For today, it’s my delight to bring you a prequel to CotK. If you subscribe to Phoenix Fiction’s newsletter, you may have already read my short story, “The Lake of Living Water.”
“The Lake of Living Water” is now available to you even if you haven’t subscribed to the PFW newsletter. You can find links to acquire it for FREE here. At present, it’s available through Kobo, Scribd, and Angus & Robertson, but it should be available through a few more channels in the near future.
(Sidenote–in going about this process, I discovered that The Weavers’ Blessing is for sale on Barnes and Noble’s website–how awesome is that?!?!!!)
Here is the synopsis of “TLoLW”:
Life is perfect.
Life is good.
At least, that’s all Nhardah has ever known.
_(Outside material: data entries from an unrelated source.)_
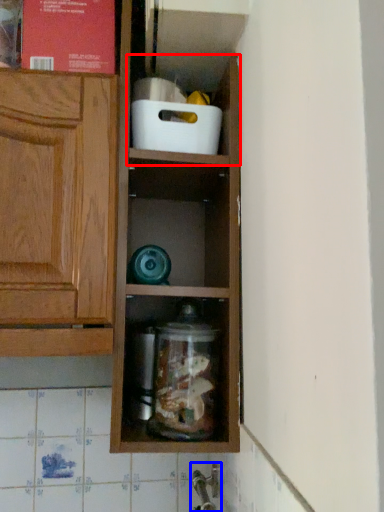 Question: Among these objects, which one is nearest to the camera, cabinet (highlighted by a red box) or faucet (highlighted by a blue box)?

Choices:
 (A) cabinet
 (B) faucet

Answer: (B) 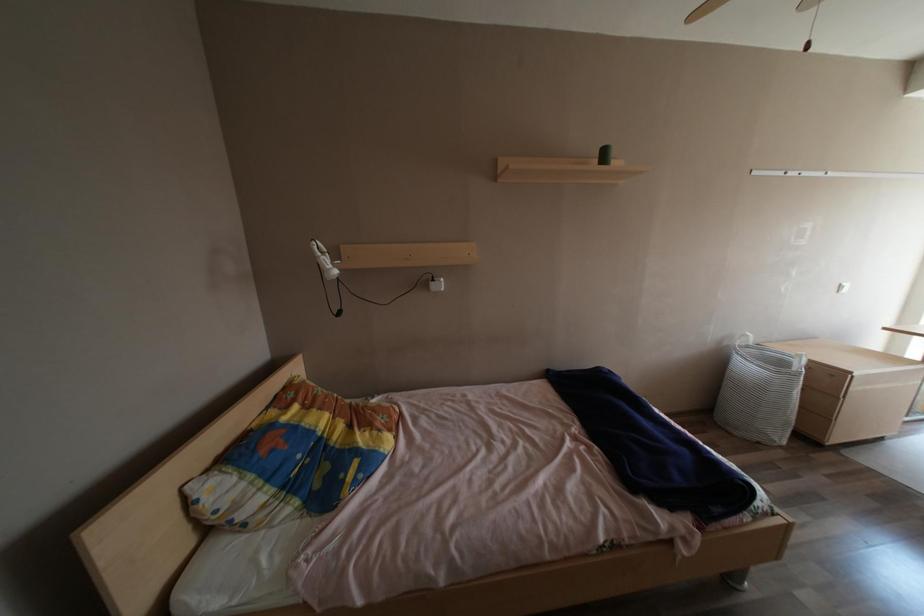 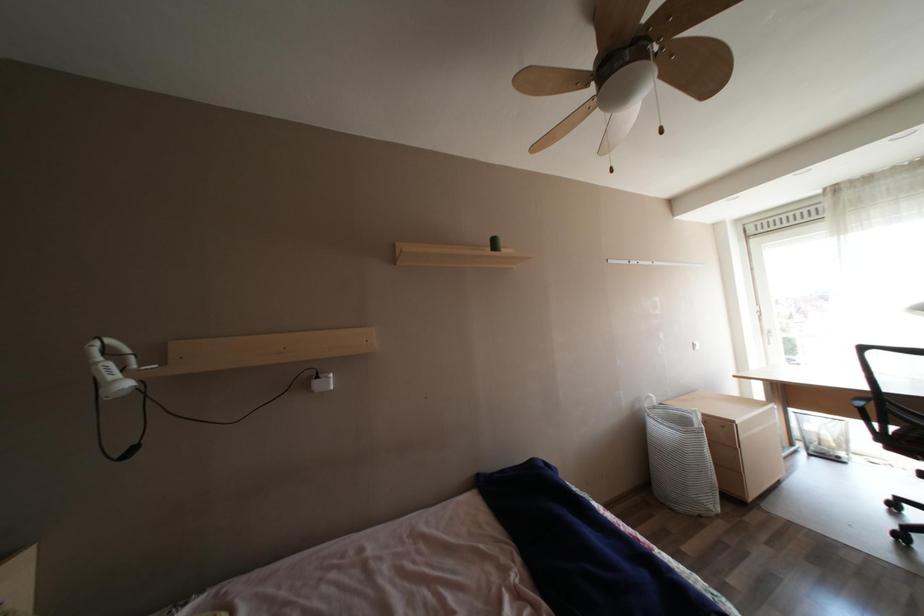 In a continuous first-person perspective shot, in which direction is the camera moving?

The movement direction of the cameraman is right, forward. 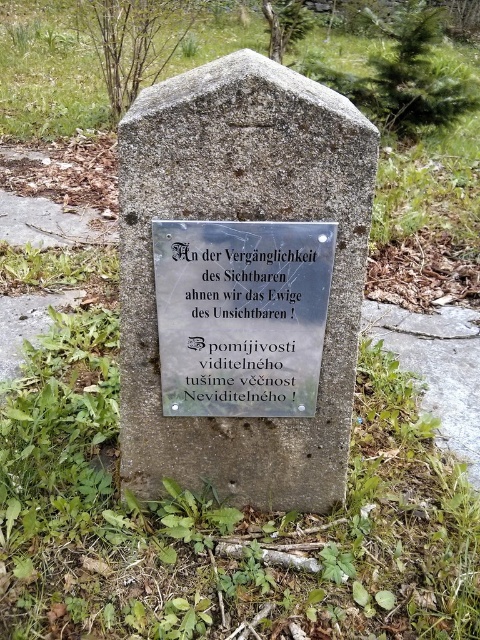 Question: Which point appears farthest from the camera in this image?

Choices:
 (A) (327, 273)
 (B) (40, 67)

Answer: (B)

Question: Which point appears closest to the camera in this image?

Choices:
 (A) tap(475, 179)
 (B) tap(361, 260)
 (C) tap(288, 310)

Answer: (B)

Question: Can you confirm if smooth stone gravestone at center is positioned above green grass at center?

Choices:
 (A) yes
 (B) no

Answer: (B)

Question: Is green grass at center smaller than silver metallic plaque at center?

Choices:
 (A) yes
 (B) no

Answer: (B)

Question: Estimate the real-world distances between objects in this image. Which object is closer to the green grass at center?

Choices:
 (A) silver metallic plaque at center
 (B) smooth stone gravestone at center

Answer: (A)

Question: Can you confirm if smooth stone gravestone at center is wider than green grass at center?

Choices:
 (A) no
 (B) yes

Answer: (A) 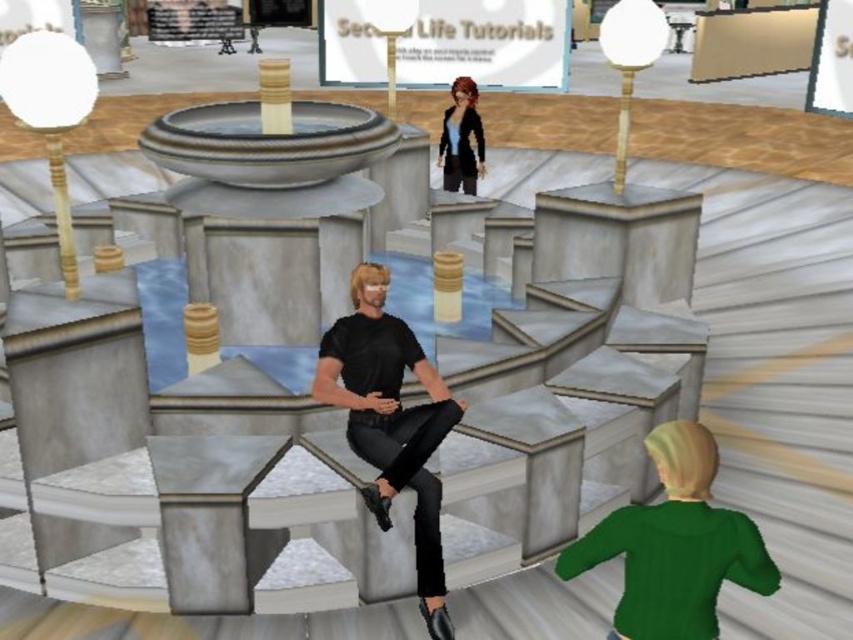 Is the position of green matte sweater at lower right more distant than that of matte black jacket at upper center?

No, it is not.

Is point (633, 624) less distant than point (447, 161)?

Yes.

Find the location of `green matte sweater at lower right`. green matte sweater at lower right is located at coordinates tap(675, 545).

Which is behind, point (351, 298) or point (471, 180)?

Point (471, 180)

Where is `black matte pants at center`? This screenshot has height=640, width=853. black matte pants at center is located at coordinates (390, 420).

Is point (630, 552) more distant than point (369, 396)?

That is False.

Can you confirm if green matte sweater at lower right is wider than black matte pants at center?

No.

Is point (584, 556) positioned before point (312, 381)?

Yes, point (584, 556) is closer to viewer.

Where is `green matte sweater at lower right`? This screenshot has height=640, width=853. green matte sweater at lower right is located at coordinates (675, 545). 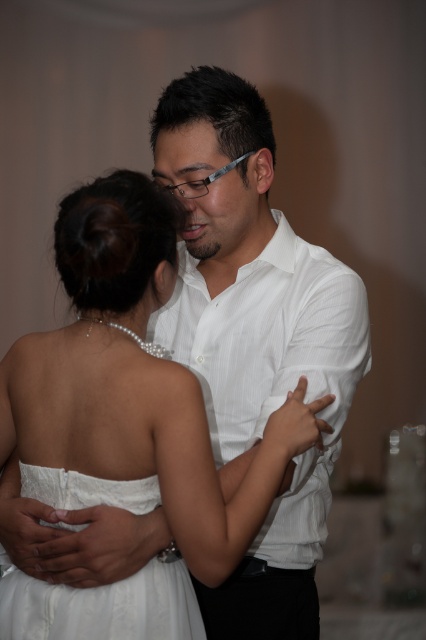 You are a photographer standing 1.2 meters away from the camera. You need to adjust your position so that you can clearly see the white satin dress at center in the camera viewfinder. Should you move closer to or farther away from the camera?

The white satin dress at center and camera are 1.05 meters apart from each other. Since you are already 1.2 meters away from the camera, moving closer would reduce the distance between you and the camera, potentially blocking the view. To ensure the white satin dress at center is visible in the camera viewfinder, you should move farther away from the camera to maintain a clear line of sight.

Based on the photo, you are a photographer standing 10 feet away from the two people in the image. You need to capture a closeup shot of both the white satin dress at center and the white smooth shirt at center in a single frame. Given that your camera has a maximum focus range of 8 inches, will you be able to achieve this?

The distance between the white satin dress at center and the white smooth shirt at center is 7.75 inches, which is within the camera maximum focus range of 8 inches. Therefore, you can capture both in a single frame. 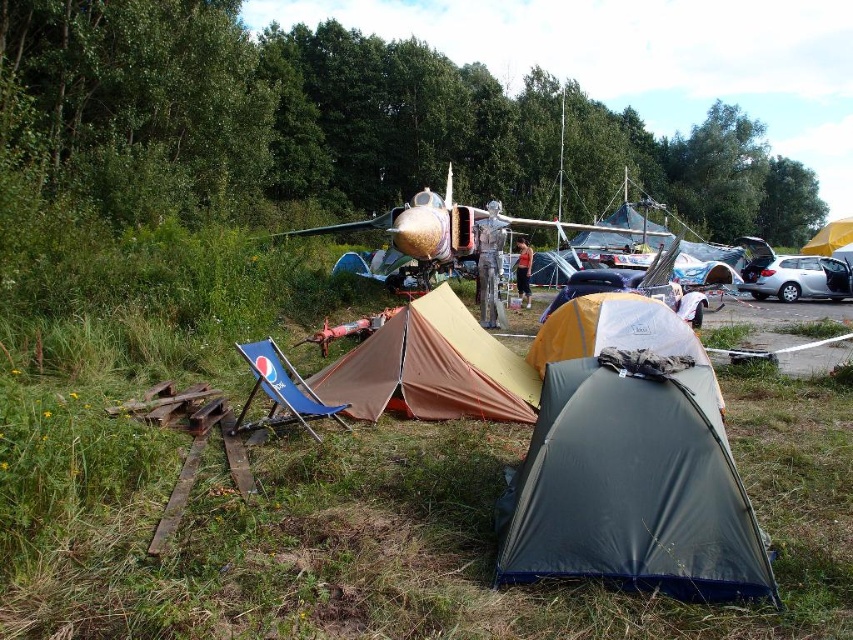 Question: Estimate the real-world distances between objects in this image. Which object is closer to the green grass at lower left?

Choices:
 (A) yellow fabric tent at center
 (B) dark gray tarp at center
 (C) silver metallic car at right
 (D) brown canvas tent at center

Answer: (B)

Question: Among these objects, which one is farthest from the camera?

Choices:
 (A) shiny metallic airplane at center
 (B) blue fabric chair at lower center
 (C) brown canvas tent at center

Answer: (A)

Question: Is green grass at lower left smaller than yellow fabric tent at center?

Choices:
 (A) no
 (B) yes

Answer: (B)

Question: Estimate the real-world distances between objects in this image. Which object is closer to the brown canvas tent at center?

Choices:
 (A) dark gray tarp at center
 (B) shiny metallic airplane at center

Answer: (A)

Question: Considering the relative positions of brown canvas tent at center and yellow fabric tent at center in the image provided, where is brown canvas tent at center located with respect to yellow fabric tent at center?

Choices:
 (A) below
 (B) above

Answer: (A)

Question: Is green grass at lower left bigger than blue fabric chair at lower center?

Choices:
 (A) yes
 (B) no

Answer: (A) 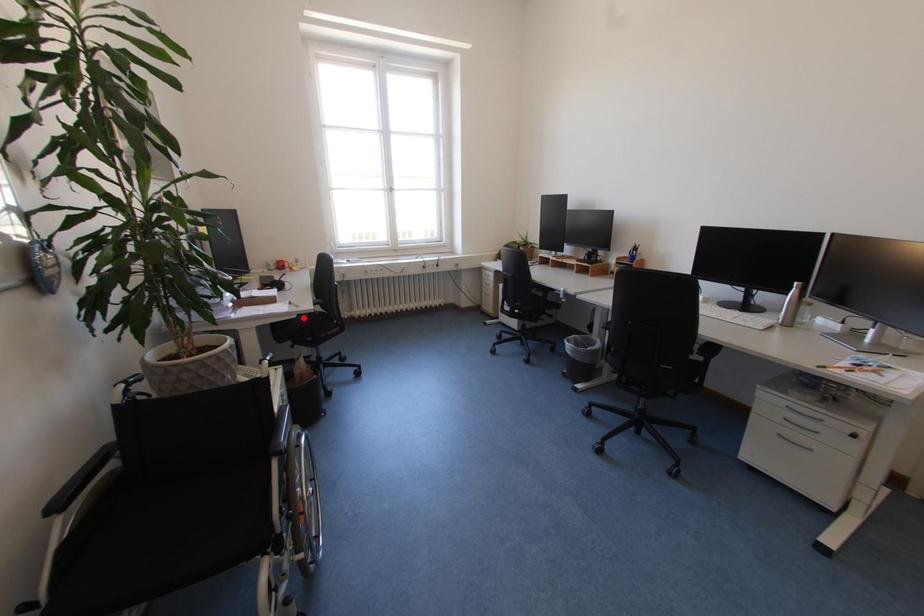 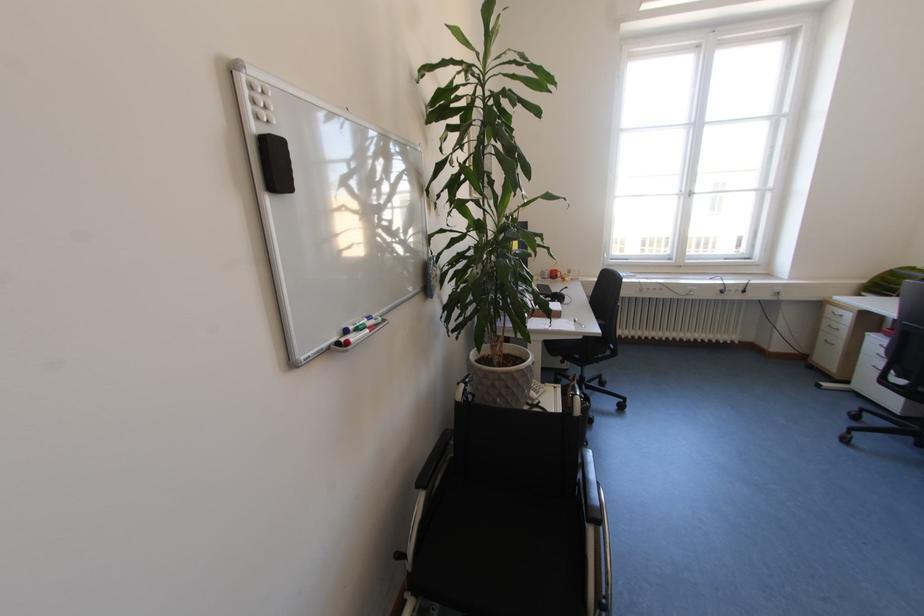 The point at the highlighted location is marked in the first image. Where is the corresponding point in the second image?

(589, 339) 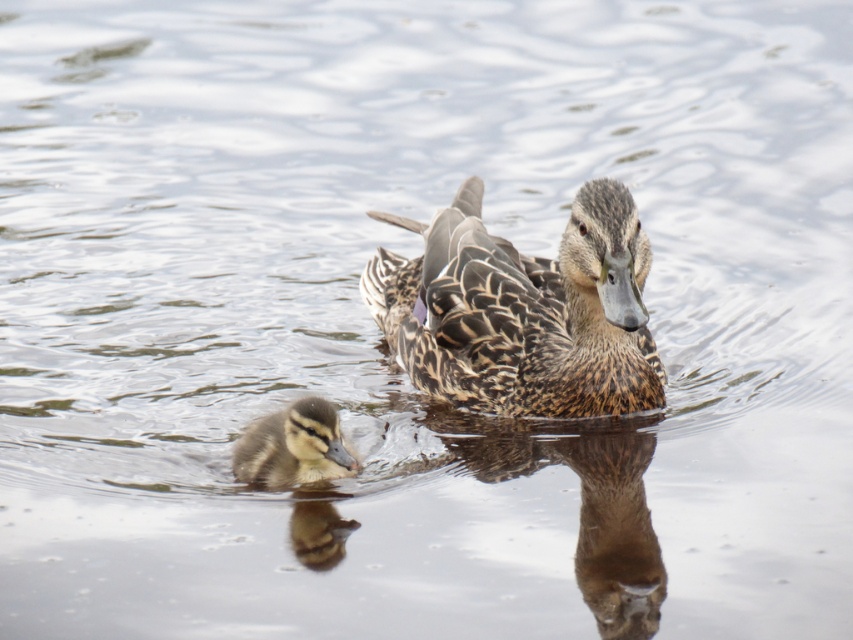 Question: Does speckled feathered duckling at center appear on the right side of brown fuzzy duckling at lower left?

Choices:
 (A) yes
 (B) no

Answer: (A)

Question: Which of the following is the farthest from the observer?

Choices:
 (A) (471, 218)
 (B) (305, 429)

Answer: (A)

Question: Which point is farther to the camera?

Choices:
 (A) speckled feathered duckling at center
 (B) brown fuzzy duckling at lower left

Answer: (A)

Question: Can you confirm if speckled feathered duckling at center is positioned to the right of brown fuzzy duckling at lower left?

Choices:
 (A) yes
 (B) no

Answer: (A)

Question: Can you confirm if speckled feathered duckling at center is smaller than brown fuzzy duckling at lower left?

Choices:
 (A) yes
 (B) no

Answer: (B) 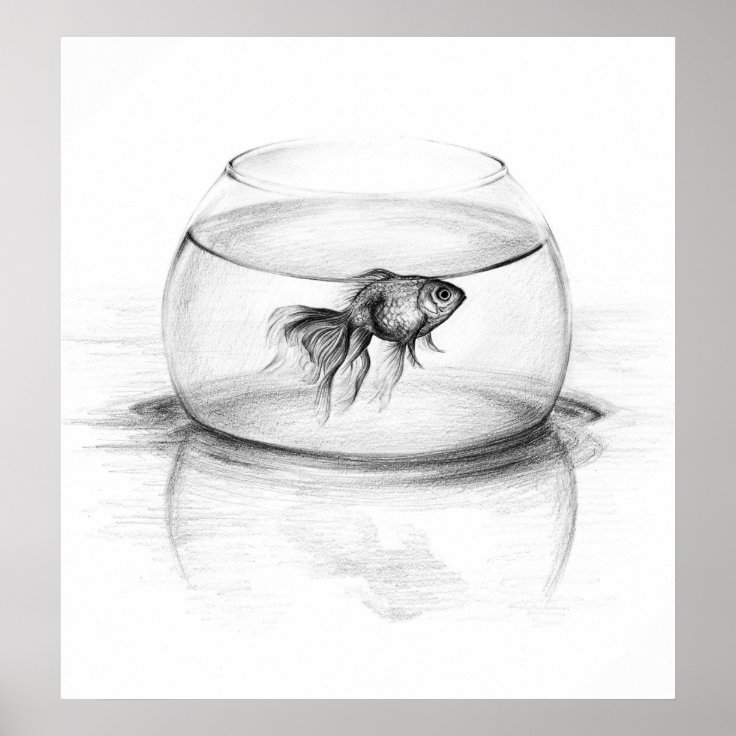 In order to click on bowl in this screenshot , I will do `click(224, 187)`. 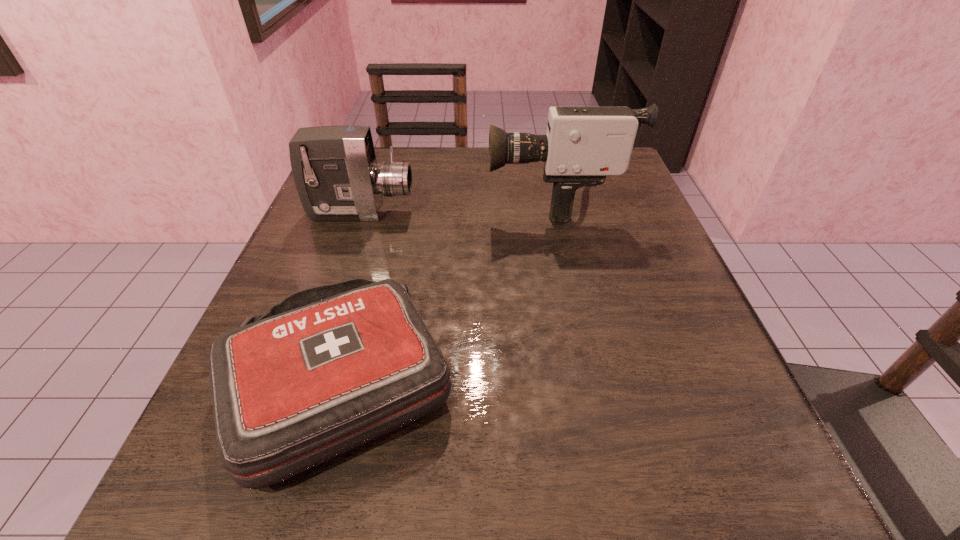 Locate an element on the screen. the taller camcorder is located at coordinates (582, 145).

You are a GUI agent. You are given a task and a screenshot of the screen. Output one action in this format:
    pyautogui.click(x=<x>, y=<y>)
    Task: Click on the rightmost object
    The width and height of the screenshot is (960, 540).
    Given the screenshot: What is the action you would take?
    pyautogui.click(x=582, y=145)

Identify the location of the shorter camcorder. (336, 174).

Locate an element on the screen. The image size is (960, 540). the left camcorder is located at coordinates (336, 174).

Find the location of a particular element. This screenshot has height=540, width=960. the shortest object is located at coordinates (329, 368).

Find the location of a particular element. the first-aid kit is located at coordinates (329, 368).

Where is `vacant space located 0.280m on the recording direction of the tallest object`? vacant space located 0.280m on the recording direction of the tallest object is located at coordinates (359, 200).

Identify the location of free space located on the recording direction of the tallest object. The image size is (960, 540). (373, 200).

Find the location of a particular element. Image resolution: width=960 pixels, height=540 pixels. blank space located 0.340m on the recording direction of the tallest object is located at coordinates coord(332,200).

Where is `free space located at the front of the second tallest object, highlighting the lens`? The height and width of the screenshot is (540, 960). free space located at the front of the second tallest object, highlighting the lens is located at coordinates (446, 213). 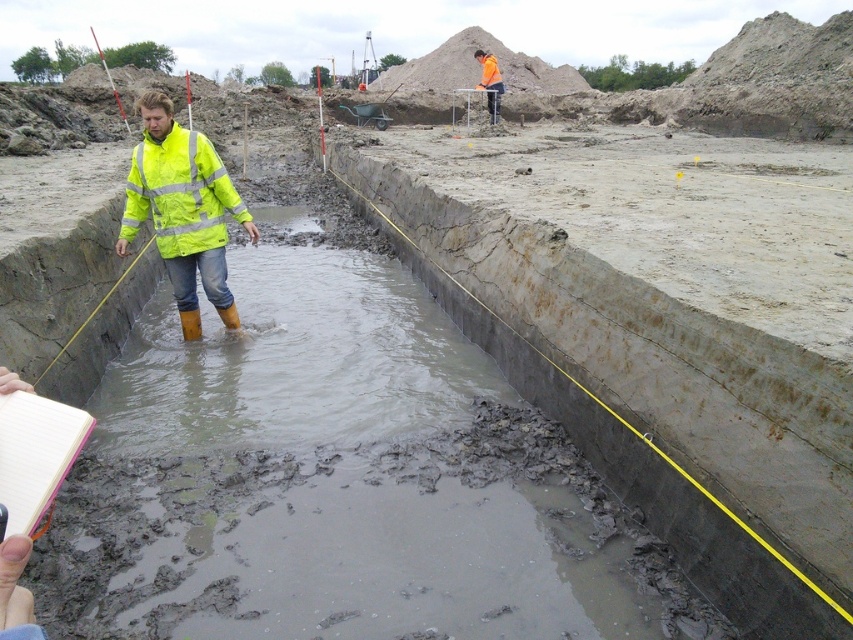 You are an archaeologist working at the excavation site. You notice two jackets in the trench. Which jacket is covering the other one, the neon yellow reflective jacket at center or the high visibility yellow jacket at center?

The neon yellow reflective jacket at center is positioned over the high visibility yellow jacket at center, so it is covering the other one.

You are an archaeologist at the excavation site. You need to hand a tool to the person in the neon yellow reflective jacket at center. Which direction should you walk from the orange reflective jacket at upper center to reach them?

The neon yellow reflective jacket at center is to the left of the orange reflective jacket at upper center, so you should walk to the left to reach them. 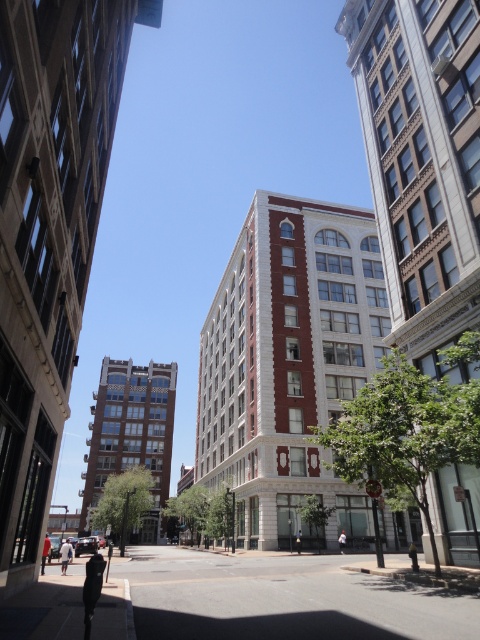 You are a delivery person trying to place a large box that is 1.2 meters wide between the metallic gold statue at center and the white cotton shirt at center. Can you fit the box in the space between them?

The metallic gold statue at center might be wider than the white cotton shirt at center, so the space between them may be sufficient to fit the 1.2 meter wide box. However, since the exact width difference isn not specified, it is uncertain. Please measure the actual space before placing the box.

You are standing in the city looking at the scene. There are two points marked in the image, point 1 at coordinate point (47, 540) and point 2 at coordinate point (412, 545). Which point is closer to you?

Point (47, 540) is closer to the camera than point (412, 545).

You are standing on a sidewalk in the city and see the dark blue jeans at lower left and the black fabric person at center. Which object is positioned higher from the ground?

The dark blue jeans at lower left is above the black fabric person at center, so it is positioned higher from the ground.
He and his siblings embark on their greatest adventure yet: They plan to climb the tallest mountain into the heavens, where they can sing with the stars.
On the way, Nhardah discovers marvels he never dreamed of. Then he encounters something better–and worse–than his wildest dreams.
Set in the world of The Firstborn’s Legacy series, this Christian fantasy short story mixes the Biblical story of the fall with dragons and talking animals. It is a story of discovery, loss, and hope.
This story was equal parts fun and challenging to write. I decided to tell it from Nhardah the Firstborn’s point of view, as if he were telling a story to his children. Nhardah’s one of my all-time favorite characters; I enjoyed getting deeper into his head. At the same time, I found it incredibly difficult to write a story taking place in a perfect world.
On July 9th, “The Lake of Living Water” will no longer be free–so get it while it’s hot! After you do, please take a quick moment to leave a review on Goodreads and on whichever platform you acquire the story from. Reviews help readers find their next books and help writers gain more readers, which gives writers bursts of inspiration, which results in new stories being written, which results in a happier you because you get to read new stories. And who doesn’t love new stories?
Now I’ve written myself into a grammatically tricky spot. The answer is, “Nobody doesn’t like new stories,” but that’s a double negative, so you see why I’m in trouble?
I’d better sign off before this situation gets even trickier. May your week be full of wonder and hope!